The costs to an organization of bringing out-of-work people in as volunteers can outweigh the benefits.

WEISBROD: People who want to volunteer their high level skills are very likely to be disappointed.

BERMAN: The general rule of thumb is that a volunteer cannot do a staff job.

Shawna Berman is the manager of volunteer services at the DuPage Convalescent Center in Wheaton. Her volunteers talk and listen with residents, they deliver mail, they can help push residents from their room to physical therapy. She asks most adult volunteers for at least a 6 month commitment. The selection process is significant; it involves an interview, a background check, training and orientation.

BERMAN: I think the biggest challenge is that we have a lot of people that are unemployed. They are looking to fill gaps in their resume. They are looking for job experience, trying to gain some experience in the health care industry.

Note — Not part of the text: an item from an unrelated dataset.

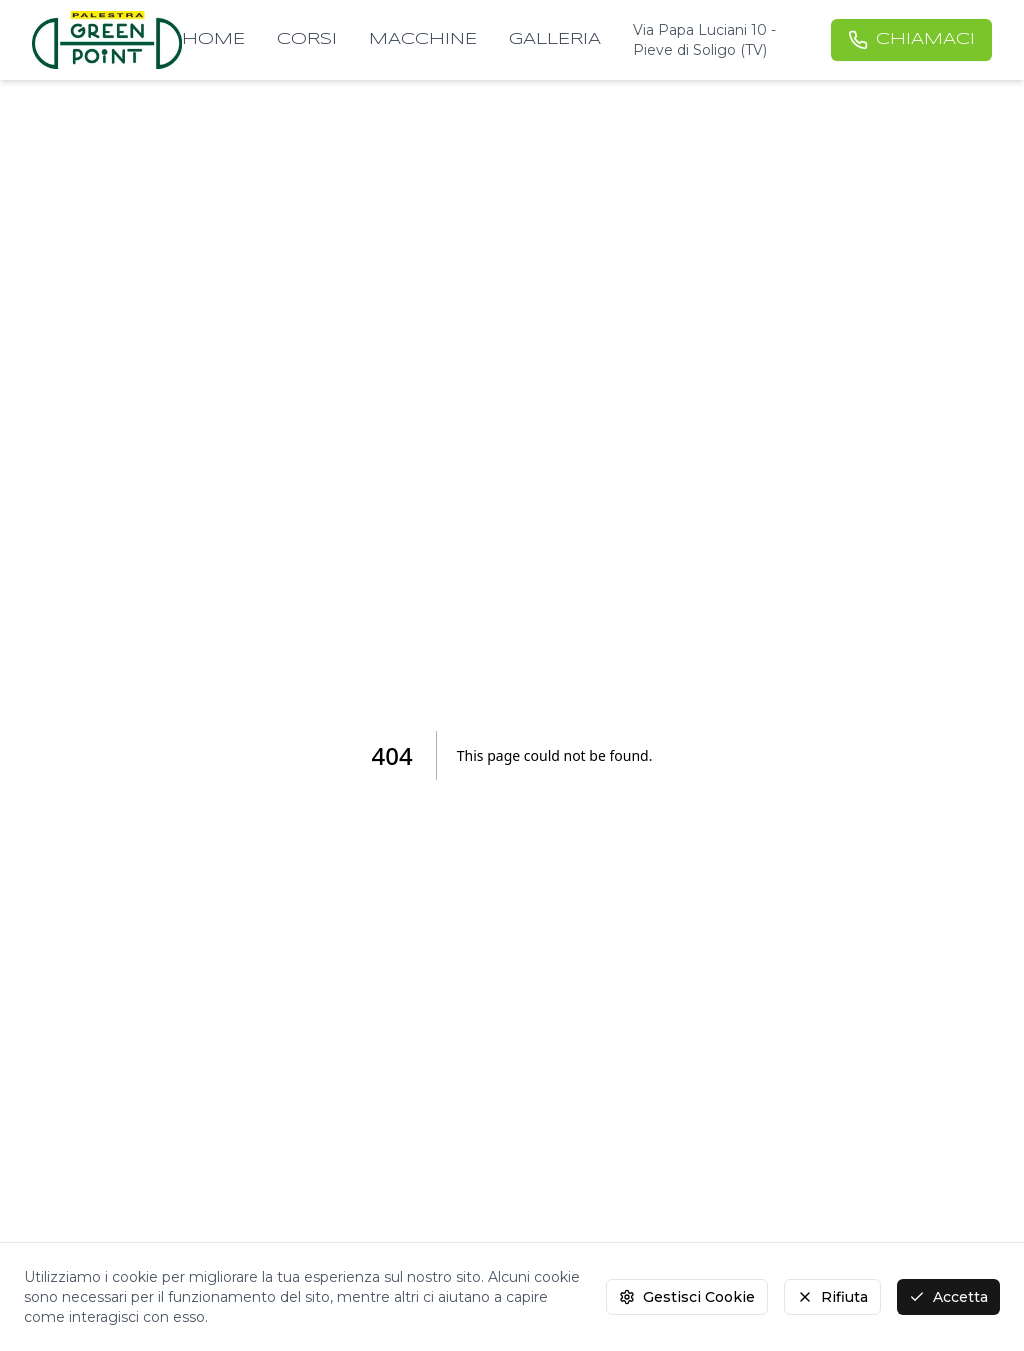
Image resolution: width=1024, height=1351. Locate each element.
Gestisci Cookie (687, 1297)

So we see a lot of people who are trying to get something out of it as much as we are trying to get something out of them.

Berman says she tries to find ways for interested volunteers to fit in at the organization because she does need and want people to help out. But sometimes she has to point people to other places. In the end, she has to do what’s right for her workplace.

BERMAN: It’s frustrating to go through that whole process and then find out, boom, you don’t have a volunteer when it’s all said and done.

It’s a calculation that many non-profits are forced to make. And a reality that may make it hard for the unemployed-professional to land a volunteer position that will allow her to use or develop the skills she has. Sometimes, especially in this economy, it’s not as easy as walking in and helping out.